The present disclosure relates to technology of controlling information capturing devices and, more particularly, to an information capturing device and voice control technology related thereto.
Police officers on duty have to record sounds and shoot videos in order to collect evidence and preserve the evidence. Hence, police officers on duty wear information capturing devices for capturing medium-related data, including images and sounds, from the surroundings, so as to facilitate policing. The medium-related data recorded by the information capturing devices is descriptive of real-time on-site conditions of an ongoing event with a view to fulfilling burdens of proof and clarifying liabilities later.
Users operate start switches of conventional portable information capturing devices in order to enable the portable information capturing devices to capture data related to the surroundings. However, in an emergency, a typical scenario is as follows: it is too late for the users to start capturing data by hand; or images and/or sounds related to a crucial situation have already vanished by the time the users start capturing data by hand.
In an embodiment of the present disclosure, a voice control method for an information capturing device includes the steps of: receiving a sound signal; comparing the sound signal with at least a gunshot datum; performing voice recognition on the sound signal so as to obtain an actual voice content; confirming at least a command voice content according to the actual voice content; obtaining, if the actual voice content corresponds to any one the command voice content, an operation command corresponding to the command voice content such that the information capturing device performs an operation in response to and corresponding to the operation command; and outputting, if the sound signal matches any one the gunshot datum, a start recording command such that the information capturing device performs video recording in response to the start recording command.
In an embodiment of the present disclosure, an information capturing device includes a microphone, a voice recognition unit, a video recording unit and a control unit. The microphone receives a sound signal. The voice recognition unit is coupled to the microphone, confirms the sound signal according to at least a gunshot datum, and performs voice recognition on the sound signal, so as to obtain an actual voice content. The video recording unit performs video recording to therefore capture an ambient datum. The control unit is coupled to the voice recognition unit and the video recording unit to obtain, if the actual voice content corresponds to a command voice content, an operation command corresponding to the command voice content, perform an operation in response to and corresponding to the operation command, output, if the sound signal matches any one gunshot datum, a start recording command, and start the video recording unit in response to the start recording command.
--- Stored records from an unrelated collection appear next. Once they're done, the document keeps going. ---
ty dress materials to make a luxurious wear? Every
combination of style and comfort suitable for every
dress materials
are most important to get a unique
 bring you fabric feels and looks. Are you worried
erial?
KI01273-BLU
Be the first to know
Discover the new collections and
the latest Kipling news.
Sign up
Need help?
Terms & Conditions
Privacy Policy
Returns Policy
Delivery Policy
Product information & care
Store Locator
In conclusion, an information capturing device and a voice control method for the same in embodiments of the present disclosure entails starting video recording in response to a gunshot and performing voice recognition on a sound signal to therefore obtain an actual voice content, so as to obtain a corresponding operation command, thereby performing an operation in response to and corresponding to the operation command.
The microphone 110 receives an ambient sound. The microphone 110 has a signal processing circuit (not shown). The signal processing circuit turns the ambient sound (sound wave defined in physics) into a sound signal (digital signal) (step S01). The step of receiving an ambient sound involves sensing sounds of the surroundings, and the ambient sound is, for example, a sound generated from a human being, animal or object in the surroundings (such as a horn sound made by a passing vehicle or a shout made by a pedestrian) or a gunshot.
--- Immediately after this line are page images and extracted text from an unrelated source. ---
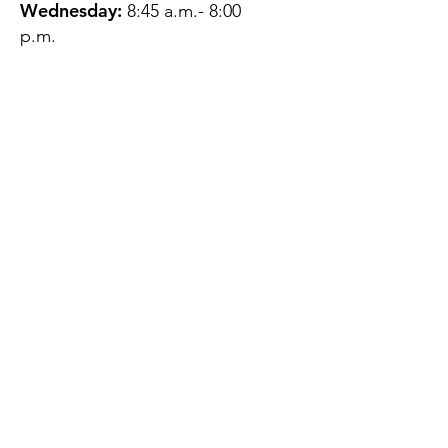
Wednesday:
8:45 a.m.- 8:00
p.m.
Thursday:
12:45 p.m.- 4:45 p.m.
Friday:
8:45 a.m.- 4:00 p.m.
Saturday:
CLOSED
Sunday:
CLOSED
QUESTIONS?
GET IN TOUCH
About Us
Contact
Protecting Your
Privacy
Client Rights
Web User Privacy
Policy
Accessibility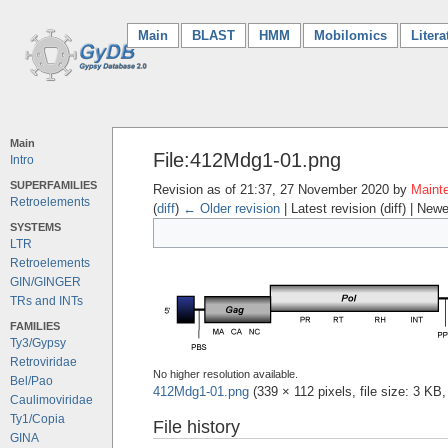
Main
(current)
BLAST
HMM
Mobilomics
Litera
Main
File:412Mdg1-01.png
Intro
SUPERFAMILIES
Revision as of 21:37, 27 November 2020 by
Mainte
Retroelements
(
diff
)
← Older revision
| Latest revision (diff) | Newe
SYSTEMS
LTR
Retroelements
GIN/GINGER
TRs and INTs
FAMILIES
Ty3/Gypsy
Retroviridae
No higher resolution available.
Bel/Pao
412Mdg1-01.png
‎
(339 × 112 pixels, file size: 3 K
Caulimoviridae
Ty1/Copia
File history
GINA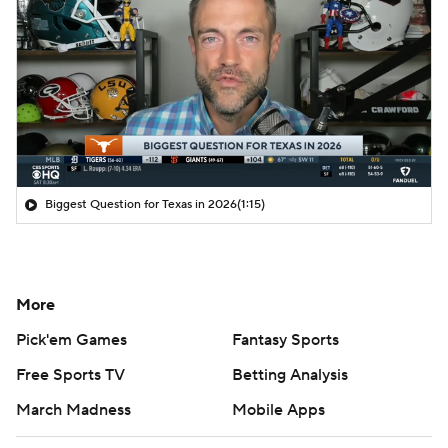
Biggest Question for Texas in 2026
(1:15)
More
Pick'em Games
Fantasy Sports
Free Sports TV
Betting Analysis
March Madness
Mobile Apps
After receiving a sound signal from the microphone 110, the voice recognition unit 120 compares the sound signal with at least a gunshot datum to confirm whether the sound signal matches any one gunshot datum. The voice recognition unit 120 performs voice recognition on the sound signal so as to obtain an actual voice content (step S03).
In an embodiment of step S03, the voice recognition unit 120 analyzes and compares the sound signal with gunshot data of a sound model database, so as to confirm whether the sound signal matches any one gunshot datum. Therefore, the voice recognition unit 120 analyzes the sound signal to therefore capture at least a feature of the sound signal, and then the voice recognition unit 120 compares the at least a feature of the sound signal with signal features of at least one or a plurality of gunshot data of the sound model database, so as to confirm whether the sound signal matches any one gunshot datum.
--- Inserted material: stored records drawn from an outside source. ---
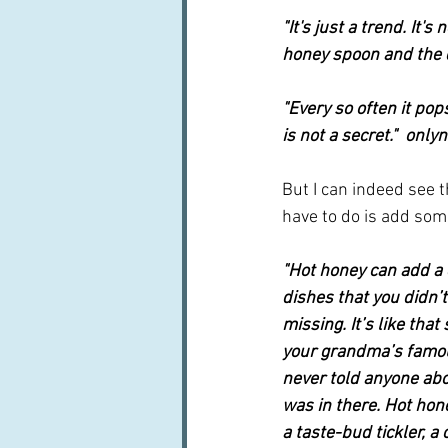
"It's just a trend. It's
honey spoon and the dr
"Every so often it pops
is not a secret."  on
But I can indeed see t
have to do is add some
"Hot honey can add a d
dishes that you didn’
missing. It’s like that
your grandma’s famo
never told anyone ab
was in there. Hot hone
a taste-bud tickler, a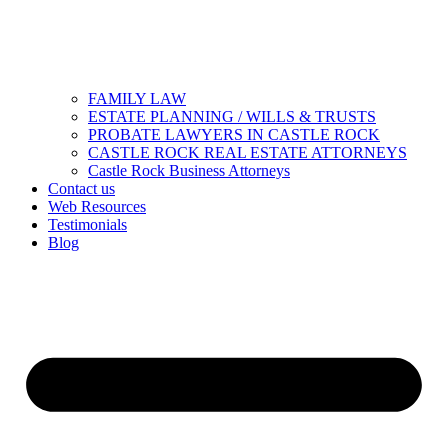
FAMILY LAW
ESTATE PLANNING / WILLS & TRUSTS
PROBATE LAWYERS IN CASTLE ROCK
CASTLE ROCK REAL ESTATE ATTORNEYS
Castle Rock Business Attorneys
Contact us
Web Resources
Testimonials
Blog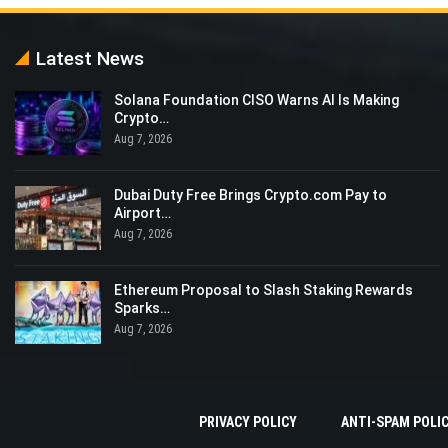
Latest News
Solana Foundation CISO Warns AI Is Making
Crypto…
Aug 7, 2026
Dubai Duty Free Brings Crypto.com Pay to
Airport…
Aug 7, 2026
Ethereum Proposal to Slash Staking Rewards
Sparks…
Aug 7, 2026
PRIVACY POLICY
ANTI-SPAM POLI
In an embodiment of step S03, the voice recognition unit 120 analyzes and compares a sound signal with sound signals of the sound model database, so as to confirm whether the sound signal matches any one gunshot datum. Therefore, the voice recognition unit 120 analyzes the sound signal to therefore capture at least a feature of the sound signal, and then the voice recognition unit 120 discerns or compares the at least a feature of the sound signal and voice data of the sound model database to therefore select or determine a text content of the sound signal, so as to obtain an actual voice content which matches the at least a feature of the sound signal.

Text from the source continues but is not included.